NHS in crisis? Patients in France also wait on trolleys

France's public hospital system, often cited as a model for Britain, is on the brink of paralysis, according to medical staff, who blame a lack of funding and personnel.

Trade unions representing the system's 750,000 staff have organised street demonstrations later this month, claiming a lack of government money could result in many of the 1,500 hospitals going bankrupt, despite a 5 per cent budget increase this year to about €50 billion (£35 billion).

'We believe the [conservative] government is encouraging a situation in which the public system is being run down so that the most lucrative business can be transferred to private clinics,' said a spokesman for the four unions involved. 'Public hospitals will end up as nothing more than hospices for the poor.'

A crisis has been evident since the deaths of 15,000 elderly people during the August heatwave.
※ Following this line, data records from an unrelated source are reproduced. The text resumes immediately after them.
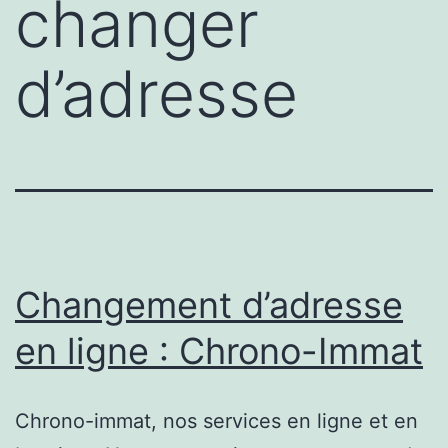
changer
d’adresse
Changement d’adresse
en ligne : Chrono-Immat
Chrono-immat, nos services en ligne et en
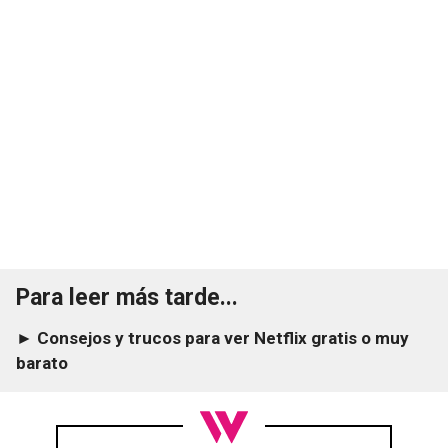
Para leer más tarde...
► Consejos y trucos para ver Netflix gratis o muy
barato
But this has been followed by a new scare in which Parisian and provincial hospitals have been overwhelmed by three winter epidemics: infant bronchitis, gastroenteritis and 'flu.

While tiny patients were kept waiting in corridors for hours and anxious parents advised to go to private clinics, doctors warned that the worst was yet to come.

Emmanuel Grimpel, head of emergencies at Paris's Armand-Trousseau hospital, said the 'flu epidemic had struck early and underlined a serious lack of medical staff and beds nationwide. He predicted that the crisis would last until mid-January.

Medical staff at his hospital spoke of inadequate equipment and poor morale. They quoted cases at other Paris hospitals where patients had been sent home early because of a lack of beds and nurses, and where waiting lists to see specialists were running into months.

Nurses smiled wryly when told of the high praise of British NHS patients sent to France. 'The wool has been pulled over your eyes,' a senior pediatric nurse said. 'France has one or two show hospitals, like anywhere in the world. Go and see the new Pompidou hospital in Paris - it looks like a Hollywood set. As for the rest... '

Alarm over staff shortages was first raised by 180 Paris consultants after the August heatwave. They said that even the number of interns had dropped by half. François Aubert, chairman of the public hospital co-ordination committee, said: 'If these weren't state-financed establishments, many would have the receivers in.'

A parliamentary report confirmed staggering staff shortages, which doctors blamed on underfunding and a reluctance by even senior staff to work 50 or 60 hours a week. Some provincial hospitals reported being up to 40 per cent short of specialists and other institutions had only been kept going by drawing on the presence of 8,000 foreign doctors.

Much of the problem stems from France's extravagant social security system, which has an accumulated shortfall of about €30 billion. Attempts have been made to fill what is called the trou - the hole - by restricting prescriptions, freezing refund levels and raising hospital accommodation fees, but the effect has been to create a two-tier health system.

Most French workers subscribe to a mutual fund to pay for cover not provided by the national health service or for the reimbursement of excess fees charged by GPs, who have been accused of massively over-prescribing patent medicines. Patients also exploit the right to visit as many specialists as they like without referral as long as they pay a supplement.

Families often contribute €50-€150 a month to mutual funds to ensure better refunds in private clinics, while poor families have to rely wholly on the public system.

Criticism has concentrated on Jean-François Mattei, the Health Minister, who was at the centre of accusations of mismanagement during the heatwave, when the health service failed to act to save thousands of lives. He escaped sacking after putting much of the blame on the 35-hour week introduced by the former Socialist government, claiming it had made continuous high-level care impossible. Hospital administrators have described the 35-week as 'trying to run the 100 metres with a cannonball attached to your leg'.

But administrators and unions both resent the minister's plans to encourage greater dependence on private clinics, which are usually run on American lines by consortiums of specialists.

His plans, known as 'Hôpital 2007', to overhaul the system over the next three years will be the target of the first in a series of protests on hospital funding starting on 16 December. Calls will be made for Mattei to be sacked. Bernadette Delorme of the Force Ouvrière union said his plans amounted to 'a powerful dose of free market priorities which put profitability before care'.

This article appeared in the Observer on Sunday December 07 2003 . It was last updated at 01:29 on December 07 2003.